Família italiana mantém planos de velejar por um ano, mesmo com pandemia
A Covid-19 interrompeu a maioria das aventuras, mas esse casal e seus três filhos continuam a navegar pelo Atlântico
Os oceanos se esvaziaram nos últimos meses, com os navegadores de todo o mundo buscando um porto seguro em meio a temores de que as restrições trazidas pela Covid-19 pudessem deixá-los presos sem ter para onde ir.

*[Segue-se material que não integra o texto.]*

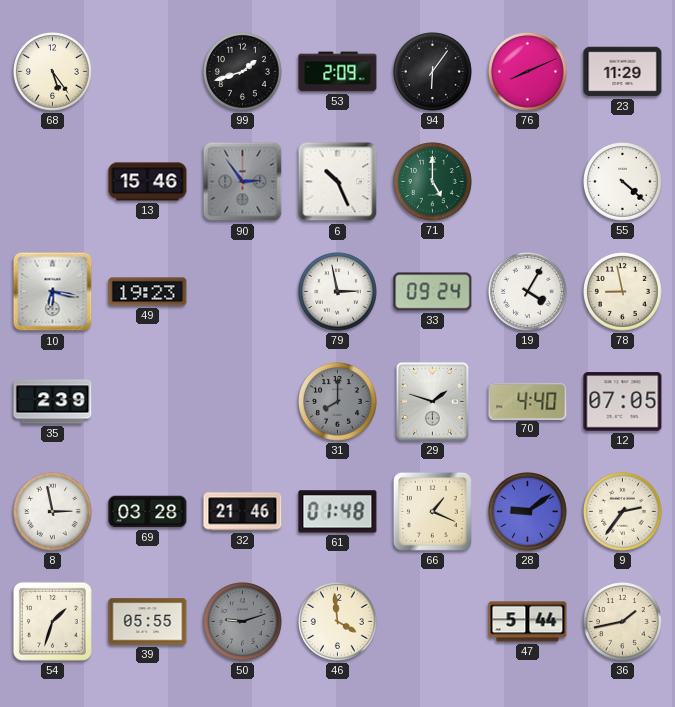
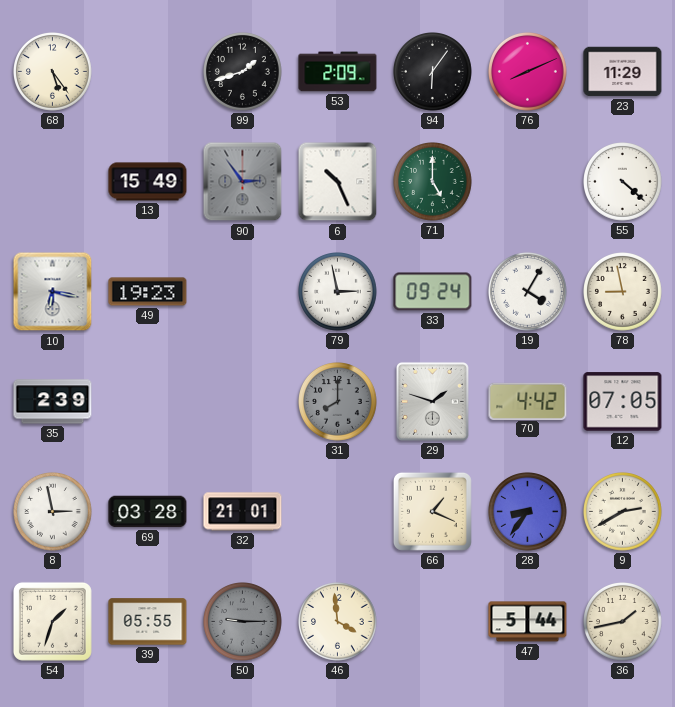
13: 15:46 -> 15:49
70: 4:40 -> 4:42
32: 21:46 -> 21:01
61: 01:48 -> none
28: 9:09 -> 8:36
9: 2:36 -> 2:40
50: 9:12 -> 9:15
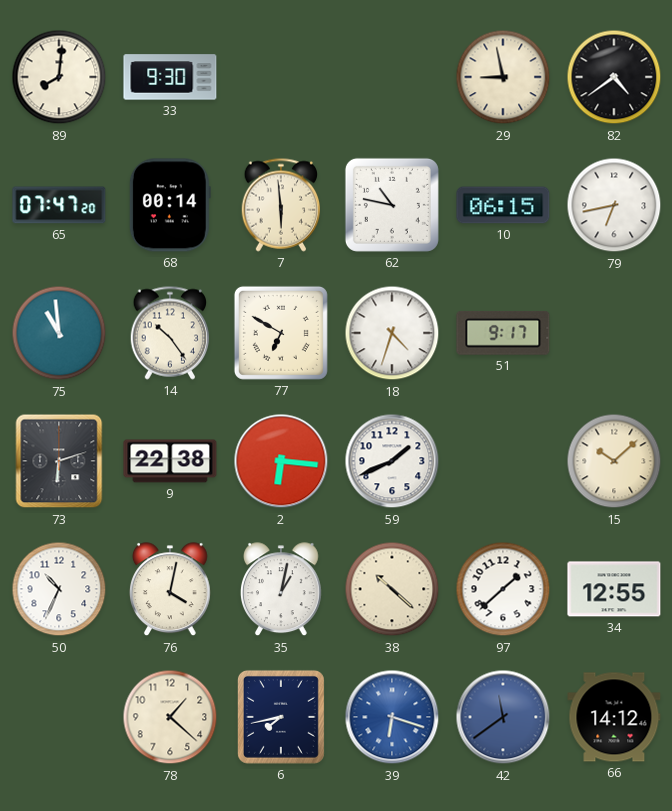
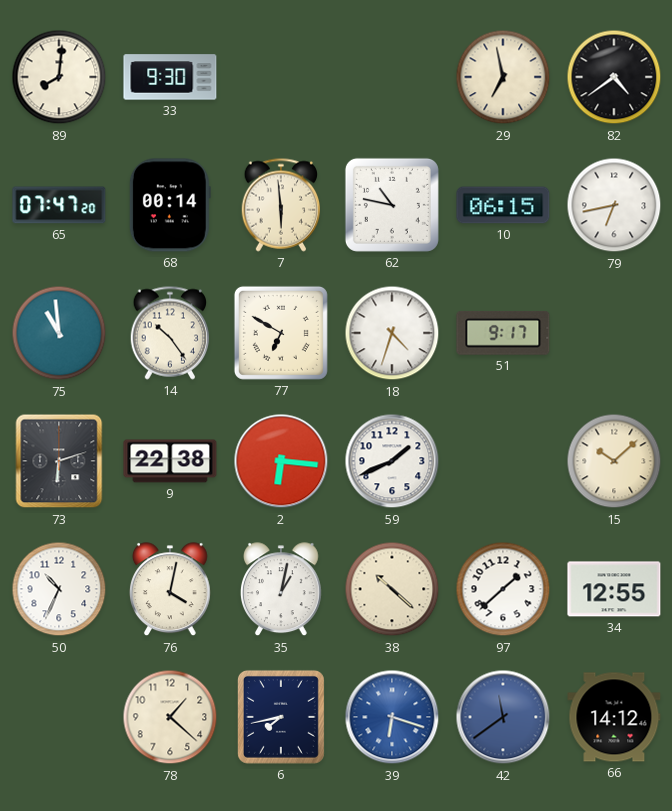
29: 8:58 -> 6:58
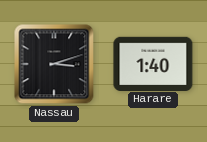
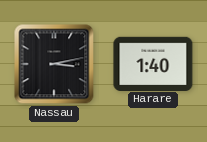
Nassau: 3:12 -> 3:13
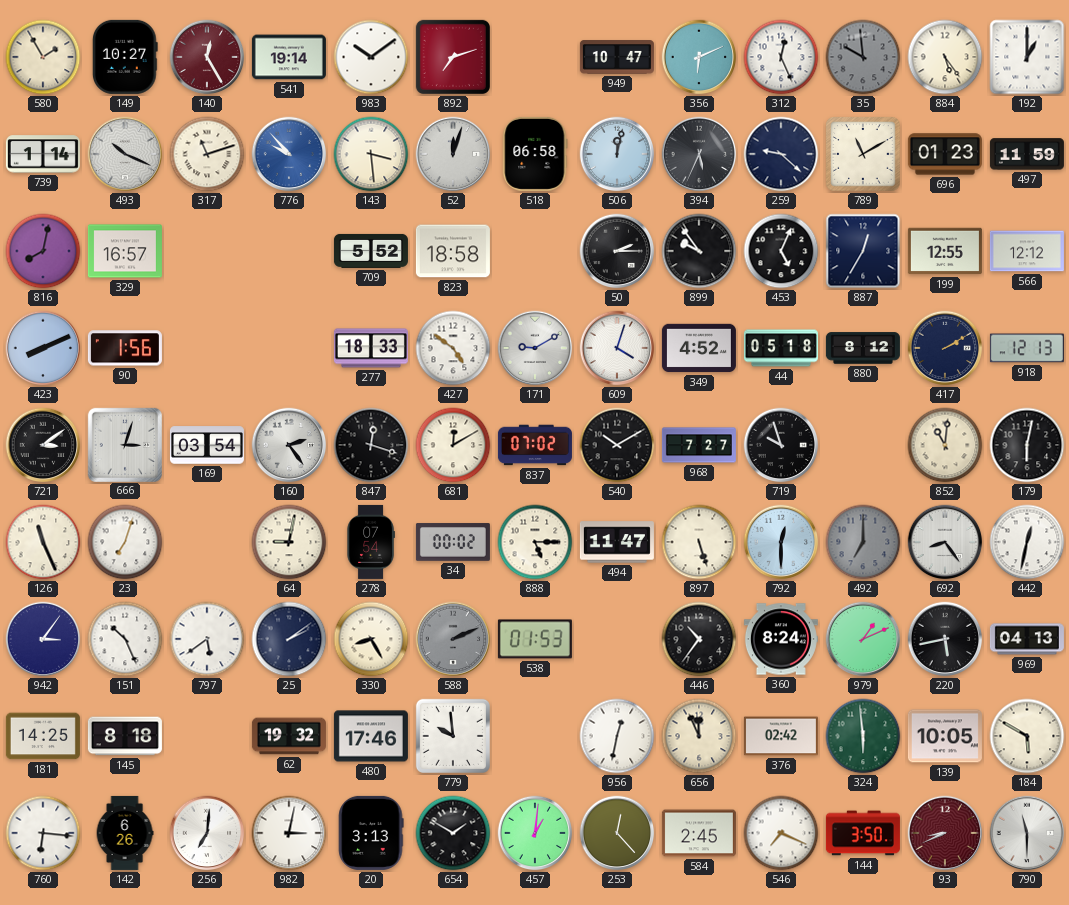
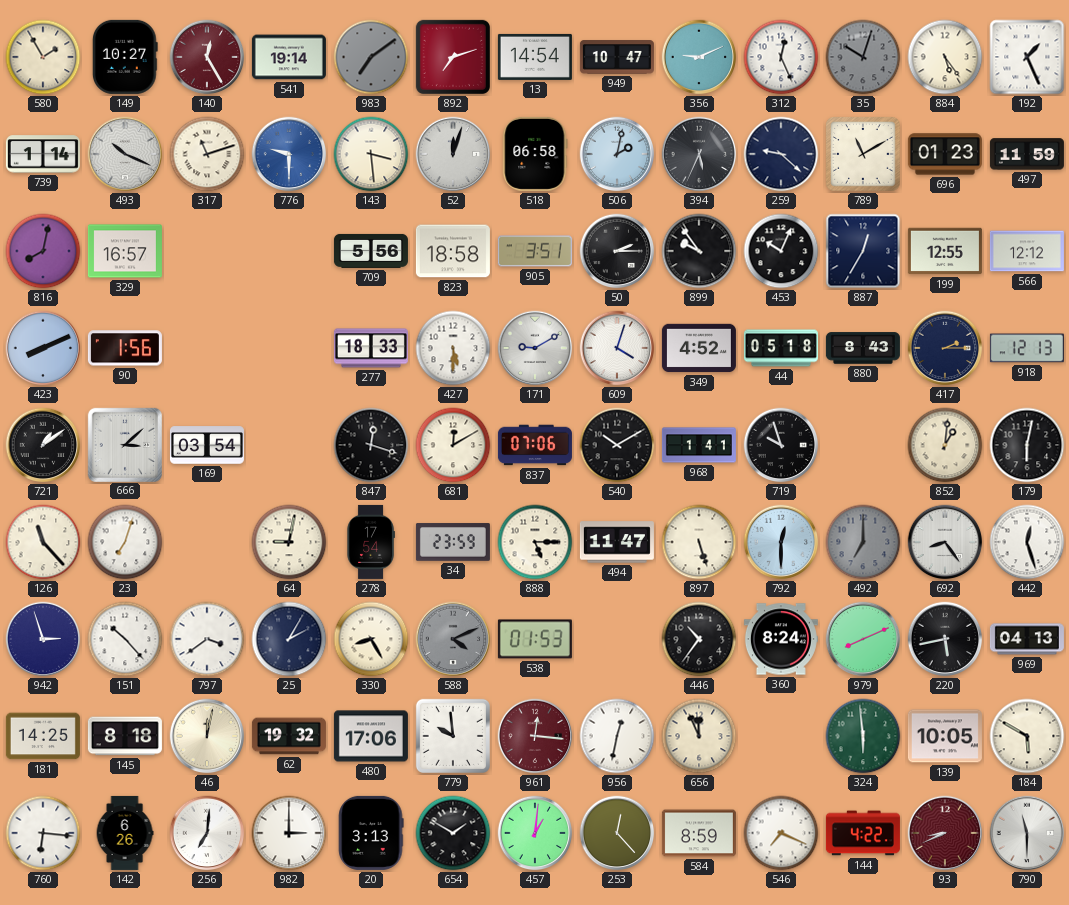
983: 10:09 -> 7:09
983 dial: white -> grey
13: none -> 14:54
356: 6:11 -> 9:11
35: 9:59 -> 10:03
192: 1:00 -> 1:26
776: 9:53 -> 9:30
506: 12:02 -> 2:02
709: 5:52 -> 5:56
905: none -> 3:51
453: 5:04 -> 10:04
427: 4:51 -> 5:30
880: 8:12 -> 8:43
417: 2:10 -> 2:15
721: 3:09 -> 1:09
666: 3:03 -> 3:08
160: 2:24 -> none
837: 07:02 -> 07:06
968: 7:27 -> 1:41
852: 11:01 -> 1:01
126: 11:26 -> 11:23
278: 07:54 -> 17:54
34: 00:02 -> 23:59
442: 12:32 -> 12:27
942: 3:06 -> 2:57
151: 10:26 -> 10:23
797: 5:39 -> 3:39
25: 2:09 -> 2:05
588: 2:11 -> 4:11
979: 1:11 -> 8:11
46: none -> 12:02
480: 17:46 -> 17:06
961: none -> 12:16
376: 02:42 -> none
982: 3:02 -> 3:00
584: 2:45 -> 8:59
144: 3:50 -> 4:22
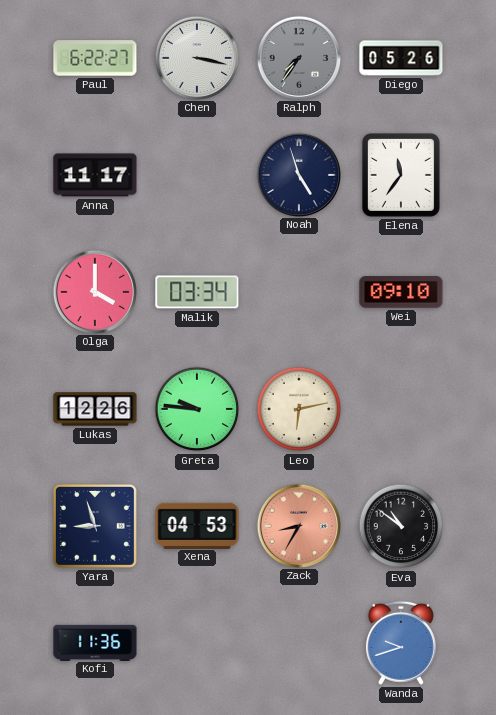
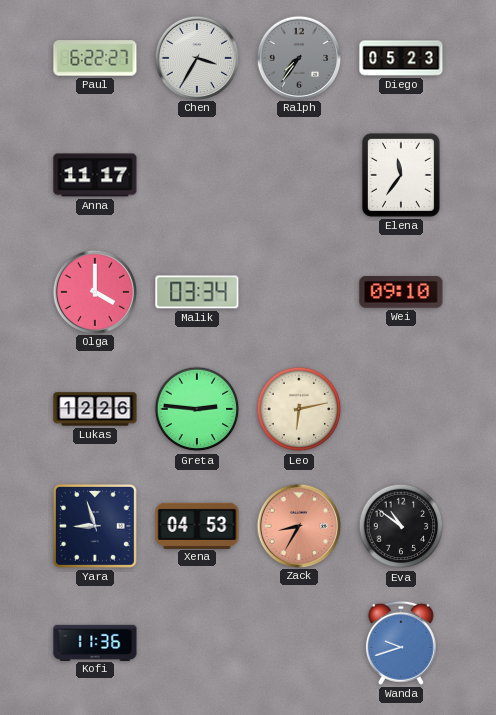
Chen: 3:17 -> 3:35
Diego: 05:26 -> 05:23
Noah: 4:57 -> none
Greta: 9:46 -> 2:46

O cenário faz com que a decisão de uma família italiana de embarcar em uma aventura épica em um veleiro pareça ainda mais corajosa. Ou, aos olhos de alguns, temerária.
O casal Stefano e Sara Barberi, ambos de 40 anos e vindos de uma pequena cidade da Lombardia, no norte da Itália, vendeu sua casa para financiar sua viagem. Durante um ano, eles pretendem cruzar o Atlântico, explorar o Caribe e talvez ir mais longe.
Com os eles irão os três filhos: Iago, de 11 anos, Nina, de 8 anos, e Timo, de 3 anos. Pepper, uma cadela Labrador, também vai com a família.
A casa dos seis será um veleiro de 17 metros chamado Shibumi, que significa “beleza refinada” em japonês.
Os Barberis dizem que estão levando os filhos porque a jornada lhes oferecerá experiências de vida e oportunidades educacionais imperdíveis e, independentemente da pandemia do coronavírus, a hora de viajar é agora.
“É claro que estamos muito assustados”, disse Sara Barberis à CNN. “É uma loucura, mas deveríamos zarpar em junho e esperamos que a situação melhorasse. Vendemos nossa casa no início deste ano, antes do surto do vírus, então não podemos esperar pelo próximo ano; até lá, teríamos gastado todo o dinheiro que arrecadamos com a venda”.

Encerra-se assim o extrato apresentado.